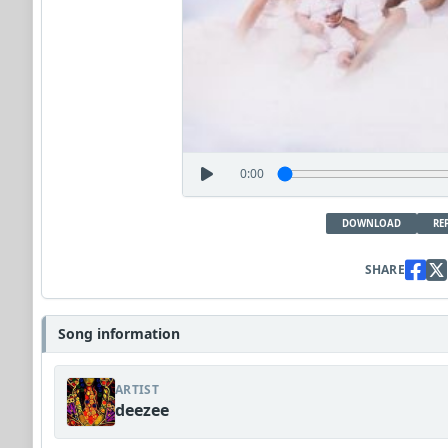
0:00
DOWNLOAD
RE
SHARE
Song information
ARTIST
deezee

^^^^^^^^

Please repeat each record exactly and keep every picture out of the copy.

0:00
DOWNLOAD
RE
SHARE
Song information
ARTIST
deezee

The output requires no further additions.